We observe issues when calling COM servers from .NET code that uses the Dispatcher utility. When an outoing COM call to a different apartment takes a long time to execute, the main thread message queue is getting filled with WM_TIMER messages. Eventually, the capacity of 10000 elements is reached, and the main thread is no longer able to post messages to the message queue. This causes several problems, for example, callbacks from other COM apartments to the main thread fails.
This is a general problem with COM when a cross apartment function call takes a long time and there are active timers. Usually, it is possible to work around the problem by ensuring that there are not too many high frequency timers active. The problem gets worse with the .NET Dispatcher utility. This utility creates timers that run with a period of 10 ms. The .NET framework therefore makes it highly likely to face full message queues if an outgoing COM call takes a long time.

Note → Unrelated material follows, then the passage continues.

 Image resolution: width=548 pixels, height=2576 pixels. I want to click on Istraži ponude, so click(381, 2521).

Raymond Chen explains the mechanisms behind this COM issue in https://devblogs.microsoft.com/oldnewthing/20160624-00/?p=93745. While waiting for the outgoing COM call to complete, the COM modal loop calls PeekMessage() with a WM_SYSTIMER filter. This forces WM_TIMER messages to be generated on the message queue when there are due timers, even if there is no message loop that pumps these messages.

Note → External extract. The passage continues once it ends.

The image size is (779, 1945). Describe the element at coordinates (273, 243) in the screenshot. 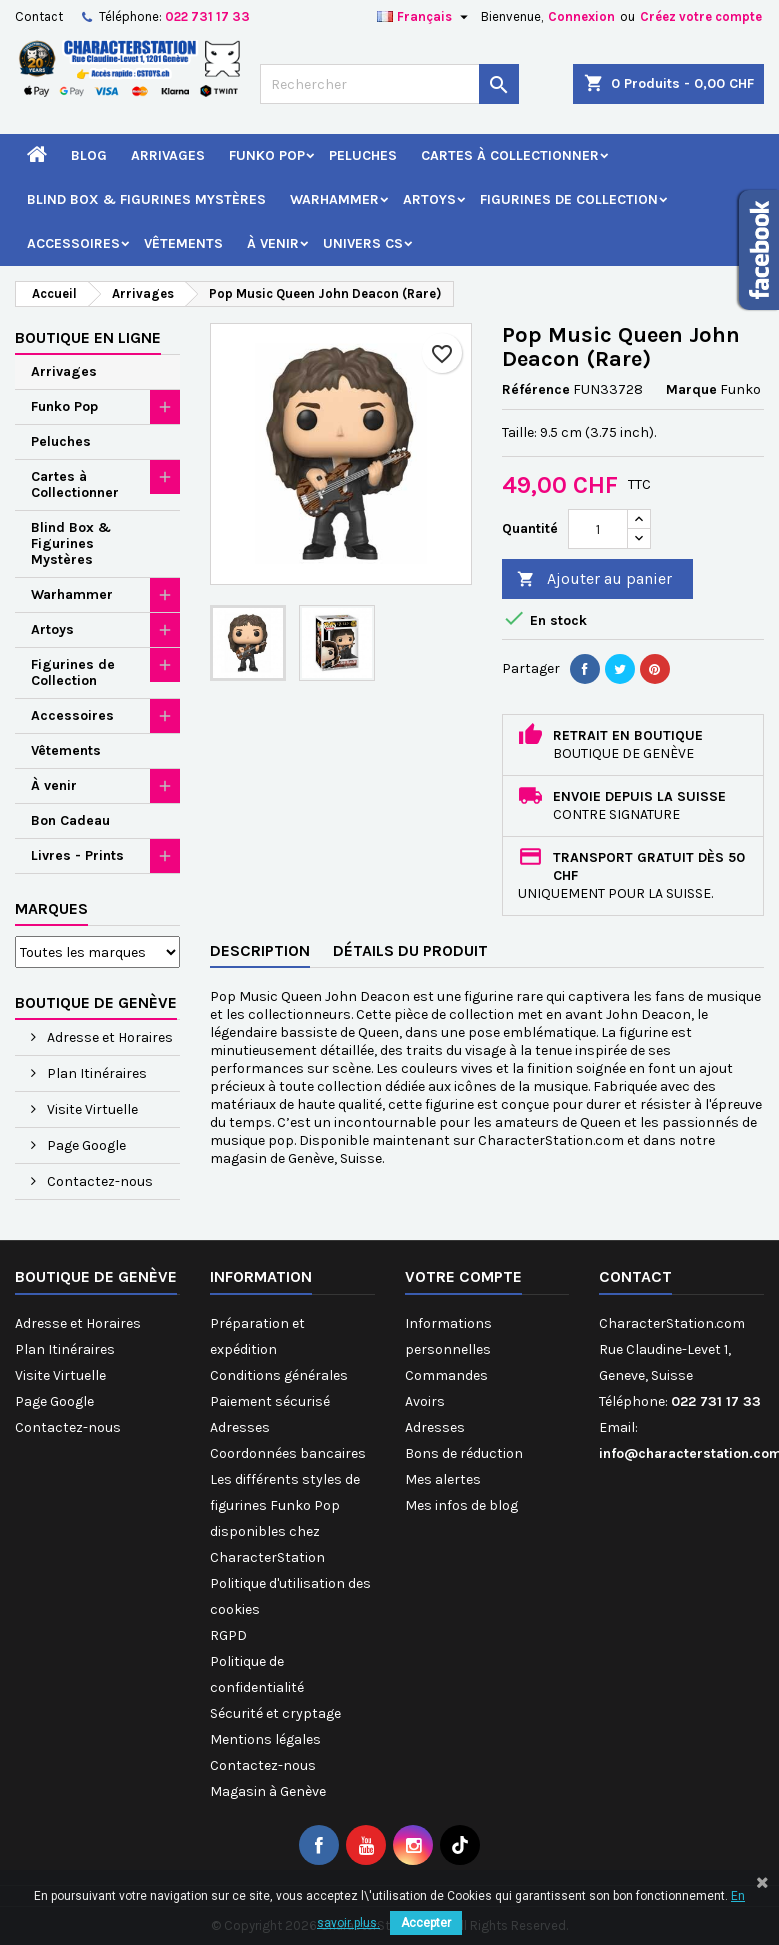 I see `À venir` at that location.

The reproducer consists of two projects, a COM server implemented in ATL, and a client UI application implemented in C#/WPF. The COM server has a long running function that periodically calls a callback to a client callback listener. The UI application creates a COM server on a non-main-thread single threaded apartment, and passes it a client callback listener from the main thread apartment. The single threaded apartment is implemented using the System.Windows.Threading.Dispatcher.
The long running COM function is invoked by pushing the big button in the UI. This forces the main thread to enter the COM modal loop, because the server lives on a different apartment. During normal execution, the COM server successfully calls the client callback listener, since the COM modal loop allows for executing callbacks back onto the main thread.
Unfortunately, while in the COM modal loop, the Dispatcher timers are pushed onto the main thread message queue, and eventually the server is unable to call the callback listener anymore, receiving RPC_E_SYS_CALL_FAILED errors.
The screen shot below shows expected output after pushing the button and waiting for a while. Here, the COM server returns an error code because it fails to call back to the main thread due to full main thread message queue:
- Build debug configuration of solution.sln as administrator (registration of COM server is necessary, and happens automatically as part of the build)
- Run FullMessageQueueNet\bin\x64\Debug\FullMessageQueueNet.exe, and push the button in the UI.
- Wait (if debugger is attached, the problem happens within a couple of minutes, otherwise it can take significantly more)
- Observe a dialog box showing the error message that is received by the COM server when attempting to call into the main thread.